The partnership between doc and patient is critical. My fight for survival is known, but the reality of a toxic drug barely working is now realized. The risk outweighed the benefit. This is a clear case of how chemo can kill you. The hammering of your body with ineffective toxic drugs eating all your blood and barely eating the cancer is the deciding factor. We must stop this chemo and change to the next idea. The next idea is a drug given Monday to Friday and again another drug the following Monday. Plus, doc wants a scan to see if there is an area to biopsy. Both Jim and I took a tag team approach to tell the doc that I cannot go to UCLA every day. I plead for another option which is Hoag Monday to Friday and UCLA on the once a week. For many options besides the driving, this new idea would not work with me living in LA for the week. He agrees to set to attempt to set this up. What most do not realize which I have said before, going to a cancer center for treatment is difficult once a week. It requires a mental preparedness that is difficult to explain. I always said that I would rather go somewhere else to be treated for cancer. The “closet” is a constant reminder of sickness, many on the pity pot, few smiles, and a poor visual reminder of the future of the disease. When I switched from once a month, to twice a month, to every week, I realized how much strength and determination is required for treatment. Besides being your own advocate, I should have added to my lessons learned,  “get into the right head space for success.”
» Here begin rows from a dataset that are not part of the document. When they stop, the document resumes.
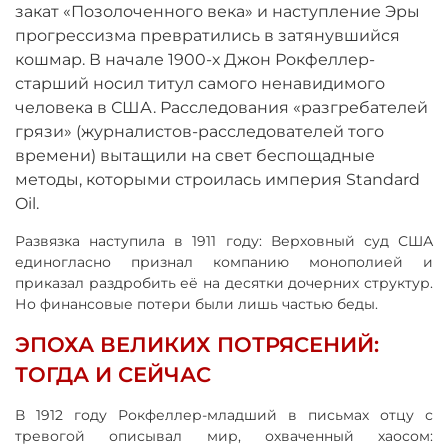
закат «Позолоченного века» и наступление Эры
прогрессизма превратились в затянувшийся
кошмар. В начале 1900-х Джон Рокфеллер-
старший носил титул самого ненавидимого
человека в США. Расследования «разгребателей
грязи» (журналистов-расследователей того
времени) вытащили на свет беспощадные
методы, которыми строилась империя Standard
Oil.
Развязка наступила в 1911 году: Верховный суд США
единогласно признал компанию монополией и
приказал раздробить её на десятки дочерних структур.
Но финансовые потери были лишь частью беды.
ЭПОХА ВЕЛИКИХ ПОТРЯСЕНИЙ:
ТОГДА И СЕЙЧАС
В 1912 году Рокфеллер-младший в письмах отцу с
тревогой описывал мир, охваченный хаосом:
Night time is always the worst time for any household living with cancer. The fear and the thoughts that were pushed to the back of the mind creep to the front. For each one of us, we all have our methods of coping. Often music helps, quiet helps, laughter helps, deep breaths,but often nothing seems to help. Alex is the usually the first casualty who has tried all his tricks even watching late night animal planet to be left with worry. Our new method of fighting these thoughts is me teaching Alex French. So, we begin with the alphabet and some verbs. The funny sound of French words make him laugh and ease his mind into sleep. Somehow this helps me too. I think back to April 2013 in Waikiki when I had the rising tumor marker which was 300 points higher than I have now. The day after chemo in Waikiki, I hiked to the top of Diamond Head. In July 2012, with a bit less cancer, but horrible hand/foot syndrome, I walked across Olympia and the Parthenon. I did these things before. So, instead of having one of my few panic attacks, I focus on this plus the fact that this last drug was slightly working a teeny tiny bit. The next combo will work too. All I need is somewhat stable disease to enter the trial and continue the journey. I know I can do this. I know it won’t be easy. My mind is a powerful gift and my body continues to surprise us all.
In the early morning hours, I managed to schedule the rest of my blood transfusion and my scan is scheduled for Friday. Next on the list is the Monday to Friday at Hoag. We all know how this local doc is not like my beloved UCLA oncologist who will jump to make things happen for me. I am just another number to her and not a priority. The games begin again, but first a shower and a walk (slow walk) on the beach. The sun is shining with a little fog both in my mind and outside. I remind myself again that I am not a statistic. I can climb any “mountain” that I face with the continued support of my smile patrol, NEGU cheer squad and especially family and friends. Again in the words of a very dear friend, “find your one fun thing today!”